I've just finished reading an unauthorised biography on Germaine Greer entitled "Untamed Shrew" by Christine Wallace, an Australian journalist and author (and self professed feminist herself).

I would recommend the book to anyone who feels, as I did that I'd didn't have much of an insight into the term "feminist" or movement called feminism, other than I knew I didn't like it. That said, although I feel better informed now I don't believe I've made any kind of revelatory discover about feminism, or whether their arguments stack up (I still fear not, because I think they reject the fundamental dynamics upon which successful human relationships are based, especially those between men and women of course).

However, to return to the book, and without quoting too many passages for you, there are some things I would like to say.

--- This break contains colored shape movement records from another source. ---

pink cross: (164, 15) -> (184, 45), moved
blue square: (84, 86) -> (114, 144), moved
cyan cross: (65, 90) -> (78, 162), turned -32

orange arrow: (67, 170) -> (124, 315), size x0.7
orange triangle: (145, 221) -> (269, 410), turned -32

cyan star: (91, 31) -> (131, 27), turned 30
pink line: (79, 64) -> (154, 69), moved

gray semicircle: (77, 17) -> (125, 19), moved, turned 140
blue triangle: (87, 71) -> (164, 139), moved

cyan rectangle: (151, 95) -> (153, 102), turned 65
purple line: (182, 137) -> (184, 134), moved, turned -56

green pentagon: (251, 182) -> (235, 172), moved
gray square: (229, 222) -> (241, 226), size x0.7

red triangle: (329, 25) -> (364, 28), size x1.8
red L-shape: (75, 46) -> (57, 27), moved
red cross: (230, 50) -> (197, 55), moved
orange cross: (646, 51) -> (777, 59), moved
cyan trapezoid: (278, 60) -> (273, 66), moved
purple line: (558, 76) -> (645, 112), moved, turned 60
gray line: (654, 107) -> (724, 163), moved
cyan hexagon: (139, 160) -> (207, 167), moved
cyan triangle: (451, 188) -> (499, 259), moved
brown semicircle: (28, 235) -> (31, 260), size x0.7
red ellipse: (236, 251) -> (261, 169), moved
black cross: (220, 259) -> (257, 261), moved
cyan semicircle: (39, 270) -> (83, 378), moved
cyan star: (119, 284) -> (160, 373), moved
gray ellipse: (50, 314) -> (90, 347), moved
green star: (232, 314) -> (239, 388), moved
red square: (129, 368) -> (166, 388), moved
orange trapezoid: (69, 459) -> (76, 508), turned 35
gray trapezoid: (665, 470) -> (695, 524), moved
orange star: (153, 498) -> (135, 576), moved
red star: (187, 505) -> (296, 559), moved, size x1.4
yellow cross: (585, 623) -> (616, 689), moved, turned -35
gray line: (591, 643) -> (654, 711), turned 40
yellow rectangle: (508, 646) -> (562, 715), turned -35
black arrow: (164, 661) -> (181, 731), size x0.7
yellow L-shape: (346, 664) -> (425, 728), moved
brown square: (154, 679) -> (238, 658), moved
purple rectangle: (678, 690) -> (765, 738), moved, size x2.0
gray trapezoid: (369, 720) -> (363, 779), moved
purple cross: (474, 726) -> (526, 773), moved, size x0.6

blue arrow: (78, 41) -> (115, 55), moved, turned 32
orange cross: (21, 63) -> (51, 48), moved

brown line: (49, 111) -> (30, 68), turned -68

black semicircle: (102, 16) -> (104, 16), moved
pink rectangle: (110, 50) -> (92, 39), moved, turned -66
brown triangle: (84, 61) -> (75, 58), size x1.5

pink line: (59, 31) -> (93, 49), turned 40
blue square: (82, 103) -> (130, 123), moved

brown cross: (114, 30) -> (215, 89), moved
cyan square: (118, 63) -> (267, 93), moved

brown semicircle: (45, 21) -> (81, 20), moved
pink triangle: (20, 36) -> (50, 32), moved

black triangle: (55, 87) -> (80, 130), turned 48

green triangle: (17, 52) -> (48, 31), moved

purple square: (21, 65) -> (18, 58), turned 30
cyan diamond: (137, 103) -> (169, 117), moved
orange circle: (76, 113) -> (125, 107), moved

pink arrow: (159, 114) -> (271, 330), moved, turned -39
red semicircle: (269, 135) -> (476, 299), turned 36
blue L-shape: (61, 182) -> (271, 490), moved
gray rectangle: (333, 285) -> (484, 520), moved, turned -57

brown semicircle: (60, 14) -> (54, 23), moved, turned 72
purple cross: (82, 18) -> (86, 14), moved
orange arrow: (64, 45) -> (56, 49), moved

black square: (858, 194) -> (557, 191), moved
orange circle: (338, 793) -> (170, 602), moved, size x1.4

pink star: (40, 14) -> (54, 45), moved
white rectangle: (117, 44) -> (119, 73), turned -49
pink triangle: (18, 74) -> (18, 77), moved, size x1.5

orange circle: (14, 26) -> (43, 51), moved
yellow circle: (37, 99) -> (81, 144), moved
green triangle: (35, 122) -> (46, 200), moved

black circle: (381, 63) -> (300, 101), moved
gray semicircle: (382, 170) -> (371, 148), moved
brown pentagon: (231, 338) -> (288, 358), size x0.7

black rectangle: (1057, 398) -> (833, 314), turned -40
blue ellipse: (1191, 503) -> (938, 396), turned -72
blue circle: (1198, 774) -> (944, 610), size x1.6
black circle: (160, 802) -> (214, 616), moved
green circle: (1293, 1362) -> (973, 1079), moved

Firstly I think Christine Wallace has done a great job in debunking Greer (whilst maintaining core beliefs in feminism, admittedly). Maybe only another woman/feminist could so effectively get into the detail and motives/behaviour of Greer, certainly she's looked into it all very deeply.

Some of the criticims of Greer are devastating, and I wanted to give you some good examples, though have decided to shorten it for the benefit of ease for myself, and for ease for your reading (maybe you need to read the book yourself to get sufficient coverage to do justice to this criticism).

"A relentless commitment to truth and to free speech were the most admirable elements of the Push* libertarianism to which Germaine subscribed all her life. In fact she was a wavering exponent of both.
Greer subscribed to a kind of serial truth: her stories and philosophical line changed to fit with her needs at the time, without her attempting to admit or reconcile previous versions."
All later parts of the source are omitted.